Roger Ebert, Behind The Screen
The multitude of Roger Ebert obituaries were wrong. I knew a different guy.
The Roger Ebert I knew was this kid fresh out of college who, after about a year at the Chicago Sun-Times, was pressed into service helping high school newspaper editors improve their craft. I was sports editor at the Niles High West Word, and the guy painstakingly yet affably showed me a slew of techniques that immediately improved my work, stuff that I use to this day, stuff that, as an editor, I share with others.
Just a few years later, the Roger Ebert I knew befriended the “underground” newspaper that employed me, the Chicago Seed (our circulation topped out near 50,000 copies so I always put quotes around “underground”). I was up at the Sun-Times one day in the early 1970s when Roger came into the city room and was mobbed by his fellow staffers, all congratulating him for his just-published piece in Esquire Magazine. He laughed and handed out copies of a different magazine that also carried his by-line, saying he was much more proud of that sale. The magazine was a science fiction digest, Fantastic, edited by the brilliant Ted White. Some people thought Ebert was kidding.
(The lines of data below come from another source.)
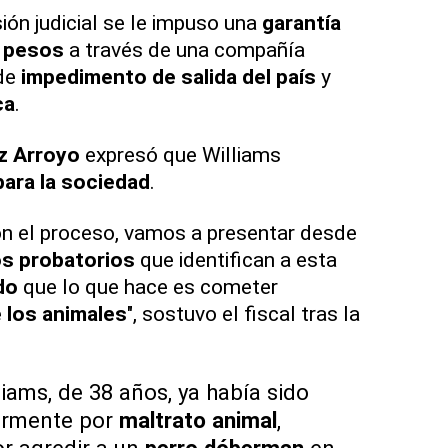
ión judicial se le impuso una
garantía
l pesos
a través de una compañía
de
impedimento de salida del país
y
ca
.
z Arroyo
expresó que Williams
para la sociedad
.
 el proceso, vamos a presentar desde
s probatorios
que identifican a esta
do
que lo que hace es cometer
 los animales
", sostuvo el fiscal tras la
liams, de 38 años, ya había sido
ormente por
maltrato animal
,
r agredir a un
perro dóberman
en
Those people were wrong.
Like every other Chicago institution and individual, The Seed had its favorite pizza joint: Pat’s Pizza, on Sheffield about a half-mile north of our office. We shared this passion with Roger, and I would often – surprisingly often – run into him there. The guy knew his pizza joints.
Like his competitor and broadcast partner Gene Siskel, Ebert had strong passions towards the comics medium. When, in 1976, I was among the handful of people who organized the first Chicago Comicon, Roger called to ask if I could line up an interview with Harvey Kurtzman, one of our guests-of-honor. Even though I was familiar with his interest, I was taken aback. In 1976, if the press covered comics at all the headline always contained the words “pow,” “zap,” and/or “crash,” and focused on the imbeciles who would pay $35.00 for a 20-year old piece of crap. Ebert saw comics as an important storytelling medium and Kurtzman as one of its most important auteurs, a view with which I strongly agree. He was one of the first reporters to take us seriously. He was most certainly the first Pulitzer Prize winning reporter to bestow the light of credibility upon our medium.
I more-or-less lost touch with Ebert when I moved out to New York and he became tied up with his television show and his movie festival and such. But I never forgot that important push he gave me back when he was only in his early 20s. And I am forever grateful.
Roger Ebert died Thursday of complications from cancer, after a half-century of a career that can best, and most succently, be described as “two thumbs up.”
Thanks, Roger.
roger will be missed greatly by us Chicago s-f fans, I remember the “love letter” in zero to a young Maggie Curtis. my brother set up rogers’ home alarm system. as always A BIG THUMBS UP TO ROGER,
I’m truly saddened by his death. And envious that you knew him personally. There are very few famous movie critics that I love. Ebert was one of them. To me, there are two kinds of famous critics:
The “Pauline Kael” kind, that is contrarian, bombastic, idiosyncratic to the point of appearing capricious, always giving a vibe that it’s all about them, not about the movies themselves. I hate that kind of critic. Incidentally that is the one that always hates the movies you like.
The other kind, the good kind, I always thought of as the “Roger Ebert” kind. The solid guy. The one that is humble enough to approach every movie on its own terms. That doesn’t discount entire genres or philosophies of movie making. The one that doesn’t rely on cheap controversy.
Yes, occasionaly Ebert bashed a movie I loved. THE PRESTIGE and THE CURIOUS CASE OF BENJAMIN BUTTON being examples. But usually, I could use his reviews reliably to gauge how I will enjoy a movie.
He is going to be missed.
I often wished o knew him; just watching and listening to him and reading his reviews, i knew he’d be fun to know.